Horror flicks don’t appeal to me but I think I understand them. The desire to be truly frightened reflects a human need to experience something larger than one’s self that is undeniably powerful yet unseen. It’s the discount aisle version of the search for G-d, or a bromide that relieves the symptoms and leaves the cure open as an option of last resort.
“World War Z” came out seven years ago and caused a minor stir by being the first major Hollywood film since “Exodus” in 1960 that dared to cast Israel in a positive light. Israel vs. Zombies, with special effects and a two hundred million dollar budget? Count me in. Even though it was filmed in Malta, not Jerusalem, seeing Israelis portrayed as heroic was worth putting my horror film aversion aside and steeling myself for some popcorn-spilling blood-curdling. The film had a large effect in making Israel look hip while earning a half a billion dollars. It opened a door the BDS crowd wanted kept shut. Gal Gadot was still in high school when World War Z was filmed. Did it pave her way?
Pitt had his hands full in the film. It seemed really easy to catch a full-on case of the “Zekes”. Social distancing was NOT something with which the Zombies’ ravenous appetites were compatible. A gun-toting IDF soldier in Jerusalem, Israeli actress Daniella Kertesz, becomes the co-heroine of the film by giving Pitt a hand (ouch, spoiler alert). In Israel, Pitt finds the seed of the solution to the deadly pandemic preserved by the building of walls. The setting and the “walls” premise angered both liberal film goers, who seem to have a special contempt for walls securing borders and Arab film distributors alike, who shuddered at the presence a major star such as Brad Pitt forcing them to screen a film populated with Jews and Arabs living harmoniously together, set in Jerusalem.
The wisdom I took from “World War Z”, besides the shameless product placement that shows just how refreshing an ice cold Pepsi can be when fighting off a Zombie apocalypse, is this line:
Mother Nature is a serial killer. No one’s better. Or more creative. Like all serial killers, she can’t help the urge to want to get caught. What good are all those brilliant crimes if no one takes the credit? So she leaves crumbs.

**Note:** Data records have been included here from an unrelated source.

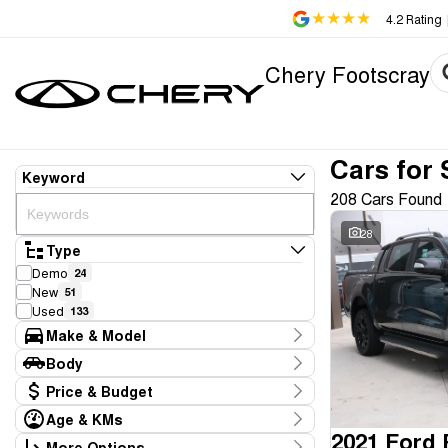
4.2
Rating
Chery Footscray
Cars for 
Keyword
208 Cars Found
28
Type
Demo
24
New
51
Used
133
Make & Model
Make
Body
Aion
1
Body Type
Price & Budget
Audi
1
BMW
1
Age & KMs
Stock Specials
Chery
2021 Ford
75
Kilometres
More Options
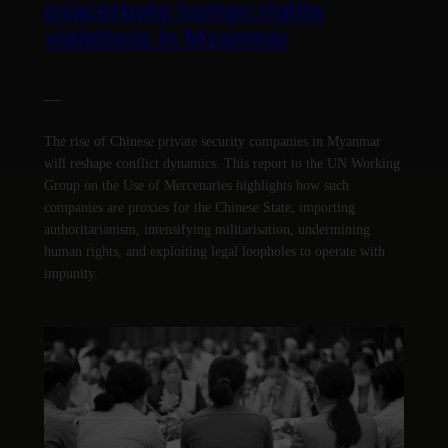
exacerbate human rights
violations in Myanmar
—
The rise of Chinese private security companies in Myanmar
will reshape conflict dynamics. This report to the UN Working
Group on the Use of Mercenaries highlights how such
companies are proxies for the Chinese State, importing
authoritarianism, intensifying militarisation, undermining
human rights, and exploiting legal loopholes to operate with
impunity.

I know our brilliant epidemiologists will crack the code and catch irascible old Mother Nature red handed. The answers will not just be found in medicine, but our sacrifices as a society, isolating ourselves for the common good, and in economic and political solutions on the other side of this. For those of us who find direction in the scriptures, I am reminded that this is what we signed up for. The fire, the flood, and that G-d will be with us through them.
“When you pass through the waters, I will be with you; And through the rivers, they will not overflow you. When you walk through the fire, you will not be scorched, Nor will the flame burn you.” Isaiah 43.2
For those who only want to get as close as a horror flick to that fire and flood, I leave you with a line from Max Brook’s novel, which begs us to find our better nature, to ride this out bravely alone/together, with compassion and forbearance.
“The monsters that rose from the dead, they are nothing compared to the ones we carry in our hearts
Propitiously, the sequel, WWZ2, was cancelled earlier this month. I hope and pray that you and I will soon toast our liberation from the scourge of this pandemic, maybe with a frosty cold Pepsi.